_Requirement_
Each image should be skipped while the records are restated word for word.

_Extracted entries_

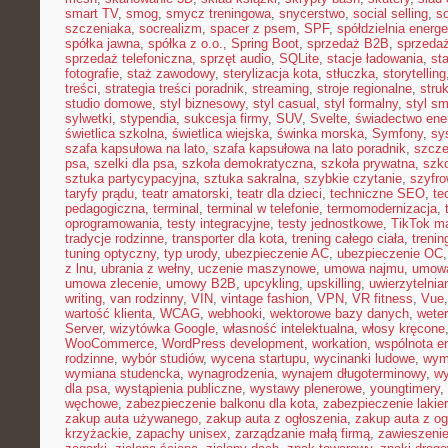
smart TV
,
smog
,
smycz treningowa
,
snycerstwo
,
social selling
,
so
szczeniaka
,
socrealizm
,
spacer z psem
,
SPF
,
spółdzielnia energ
spółka jawna
,
spółka z o.o.
,
Spring Boot
,
sprzedaż B2B
,
sprzeda
sprzedaż telefoniczna
,
sprzęt audio
,
SQLite
,
stacje ładowania
,
st
fotografie
,
staż zawodowy
,
sterylizacja kota
,
stłuczka
,
storytelling
treści
,
strategia treści poradnik
,
streaming
,
stroje regionalne
,
stru
studio domowe
,
styl biznesowy
,
styl casual
,
styl formalny
,
styl sm
sylwetki
,
stypendia
,
sukcesja firmy
,
SUV
,
Svelte
,
świadectwo ene
świetlica szkolna
,
świetlica wiejska
,
świnka morska
,
Symfony
,
sy
szafa kapsułowa na lato
,
szafa kapsułowa na lato poradnik
,
szcze
psa
,
szelki dla psa
,
szkoła demokratyczna
,
szkoła prywatna
,
szk
sztuka partycypacyjna
,
sztuka sakralna
,
szybkie czytanie
,
szyfr
taryfy prądu
,
teatr amatorski
,
teatr dla dzieci
,
techniczne SEO
,
te
pedagogiczna
,
terminal
,
terminal w telefonie
,
termomodernizacja
,
oprogramowania
,
testy integracyjne
,
testy jednostkowe
,
TikTok ma
tradycje rodzinne
,
transporter dla kota
,
trening całego ciała
,
trenin
tuning optyczny
,
typ urody
,
ubezpieczenie AC
,
ubezpieczenie OC
z lnu
,
ubrania z wełny
,
uczenie maszynowe
,
umowa najmu
,
umowa
umowa zlecenie
,
umowy B2B
,
upcykling
,
upskilling
,
uwierzytelni
writing
,
van rodzinny
,
VIN
,
vintage fashion
,
VPN
,
VR fitness
,
Vue
wartość klienta
,
WCAG
,
webhooki
,
wektorowe bazy danych
,
weter
Server
,
wizytówka Google
,
własność intelektualna
,
włosy kręcone
WooCommerce
,
WordPress development
,
workation
,
wspólnota e
rodzinne
,
wybór studiów
,
wycena startupu
,
wycinanki ludowe
,
wym
wymiana studencka
,
wynagrodzenia
,
wynajem długoterminowy
,
wy
dla psa
,
wystąpienia publiczne
,
wystawy plenerowe
,
youngtimery
,
węchowe
,
zabezpieczenie balkonu dla kota
,
zabezpieczenie lakie
zakup auta używanego
,
zakup auta z ogłoszenia
,
zakup auta z og
krzyżackie
,
zapachy unisex
,
zarządzanie małą firmą
,
zawieszeni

_Exercise result_
smart TV
,
smog
,
smycz treningowa
,
snycerstwo
,
social selling
,
so
szczeniaka
,
socrealizm
,
spacer z psem
,
SPF
,
spółdzielnia energ
spółka jawna
,
spółka z o.o.
,
Spring Boot
,
sprzedaż B2B
,
sprzeda
sprzedaż telefoniczna
,
sprzęt audio
,
SQLite
,
stacje ładowania
,
st
fotografie
,
staż zawodowy
,
sterylizacja kota
,
stłuczka
,
storytelling
treści
,
strategia treści poradnik
,
streaming
,
stroje regionalne
,
stru
studio domowe
,
styl biznesowy
,
styl casual
,
styl formalny
,
styl sm
sylwetki
,
stypendia
,
sukcesja firmy
,
SUV
,
Svelte
,
świadectwo ene
świetlica szkolna
,
świetlica wiejska
,
świnka morska
,
Symfony
,
sy
szafa kapsułowa na lato
,
szafa kapsułowa na lato poradnik
,
szcze
psa
,
szelki dla psa
,
szkoła demokratyczna
,
szkoła prywatna
,
szk
sztuka partycypacyjna
,
sztuka sakralna
,
szybkie czytanie
,
szyfr
taryfy prądu
,
teatr amatorski
,
teatr dla dzieci
,
techniczne SEO
,
te
pedagogiczna
,
terminal
,
terminal w telefonie
,
termomodernizacja
,
oprogramowania
,
testy integracyjne
,
testy jednostkowe
,
TikTok ma
tradycje rodzinne
,
transporter dla kota
,
trening całego ciała
,
trenin
tuning optyczny
,
typ urody
,
ubezpieczenie AC
,
ubezpieczenie OC
z lnu
,
ubrania z wełny
,
uczenie maszynowe
,
umowa najmu
,
umowa
umowa zlecenie
,
umowy B2B
,
upcykling
,
upskilling
,
uwierzytelni
writing
,
van rodzinny
,
VIN
,
vintage fashion
,
VPN
,
VR fitness
,
Vue
wartość klienta
,
WCAG
,
webhooki
,
wektorowe bazy danych
,
weter
Server
,
wizytówka Google
,
własność intelektualna
,
włosy kręcone
WooCommerce
,
WordPress development
,
workation
,
wspólnota e
rodzinne
,
wybór studiów
,
wycena startupu
,
wycinanki ludowe
,
wym
wymiana studencka
,
wynagrodzenia
,
wynajem długoterminowy
,
wy
dla psa
,
wystąpienia publiczne
,
wystawy plenerowe
,
youngtimery
,
węchowe
,
zabezpieczenie balkonu dla kota
,
zabezpieczenie lakie
zakup auta używanego
,
zakup auta z ogłoszenia
,
zakup auta z og
krzyżackie
,
zapachy unisex
,
zarządzanie małą firmą
,
zawieszeni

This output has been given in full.